>>>>>

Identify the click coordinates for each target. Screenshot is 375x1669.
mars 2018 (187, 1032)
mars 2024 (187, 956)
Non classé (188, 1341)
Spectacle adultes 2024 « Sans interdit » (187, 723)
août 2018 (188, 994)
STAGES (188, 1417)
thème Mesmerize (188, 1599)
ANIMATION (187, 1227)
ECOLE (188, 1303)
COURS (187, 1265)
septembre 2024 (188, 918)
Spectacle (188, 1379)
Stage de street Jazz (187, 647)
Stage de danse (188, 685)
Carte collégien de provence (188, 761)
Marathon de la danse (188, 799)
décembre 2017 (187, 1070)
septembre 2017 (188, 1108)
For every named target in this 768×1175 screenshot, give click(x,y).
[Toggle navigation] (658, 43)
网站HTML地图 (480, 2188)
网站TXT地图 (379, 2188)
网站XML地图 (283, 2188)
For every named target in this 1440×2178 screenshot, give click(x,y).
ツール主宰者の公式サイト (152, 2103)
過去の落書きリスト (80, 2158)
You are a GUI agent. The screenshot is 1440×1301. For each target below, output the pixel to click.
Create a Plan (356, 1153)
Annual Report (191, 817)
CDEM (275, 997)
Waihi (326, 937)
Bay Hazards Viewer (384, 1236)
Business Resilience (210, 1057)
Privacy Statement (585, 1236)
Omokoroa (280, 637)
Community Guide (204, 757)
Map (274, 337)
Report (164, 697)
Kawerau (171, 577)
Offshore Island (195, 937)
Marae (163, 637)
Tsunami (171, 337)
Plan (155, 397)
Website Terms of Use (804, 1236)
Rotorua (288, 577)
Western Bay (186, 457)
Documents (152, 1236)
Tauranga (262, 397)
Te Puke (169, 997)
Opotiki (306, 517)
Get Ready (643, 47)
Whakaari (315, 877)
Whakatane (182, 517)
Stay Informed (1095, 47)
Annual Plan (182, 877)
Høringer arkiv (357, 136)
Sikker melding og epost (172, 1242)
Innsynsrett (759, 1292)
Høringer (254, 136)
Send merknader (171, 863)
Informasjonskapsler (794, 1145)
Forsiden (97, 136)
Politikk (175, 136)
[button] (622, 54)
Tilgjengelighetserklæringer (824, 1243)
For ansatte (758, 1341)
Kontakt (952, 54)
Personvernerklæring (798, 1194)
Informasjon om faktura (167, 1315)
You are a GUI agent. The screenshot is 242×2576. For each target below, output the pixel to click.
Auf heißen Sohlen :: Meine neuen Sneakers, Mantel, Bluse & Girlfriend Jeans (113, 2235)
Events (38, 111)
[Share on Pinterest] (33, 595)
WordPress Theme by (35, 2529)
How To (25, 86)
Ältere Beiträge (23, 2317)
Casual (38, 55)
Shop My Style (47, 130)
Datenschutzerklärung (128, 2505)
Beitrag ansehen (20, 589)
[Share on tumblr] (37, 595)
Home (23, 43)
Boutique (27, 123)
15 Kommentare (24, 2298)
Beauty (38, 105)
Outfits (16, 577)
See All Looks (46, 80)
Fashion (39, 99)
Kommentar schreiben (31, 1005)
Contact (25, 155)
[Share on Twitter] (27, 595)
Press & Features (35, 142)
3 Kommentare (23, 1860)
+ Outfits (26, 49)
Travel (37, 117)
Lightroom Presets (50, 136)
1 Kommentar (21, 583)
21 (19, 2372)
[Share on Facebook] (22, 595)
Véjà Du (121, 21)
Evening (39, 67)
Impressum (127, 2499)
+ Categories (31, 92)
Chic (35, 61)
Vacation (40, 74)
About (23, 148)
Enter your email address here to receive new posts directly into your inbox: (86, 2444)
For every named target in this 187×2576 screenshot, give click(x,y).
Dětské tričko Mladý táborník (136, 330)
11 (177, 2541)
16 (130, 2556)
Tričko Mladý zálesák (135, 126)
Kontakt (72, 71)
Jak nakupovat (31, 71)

<<<<<

TASK
Across the records above, show each line containing the word "Mladý".

REPLY TO THE TASK
Dětské tričko Mladý táborník (136, 330)
Tričko Mladý zálesák (135, 126)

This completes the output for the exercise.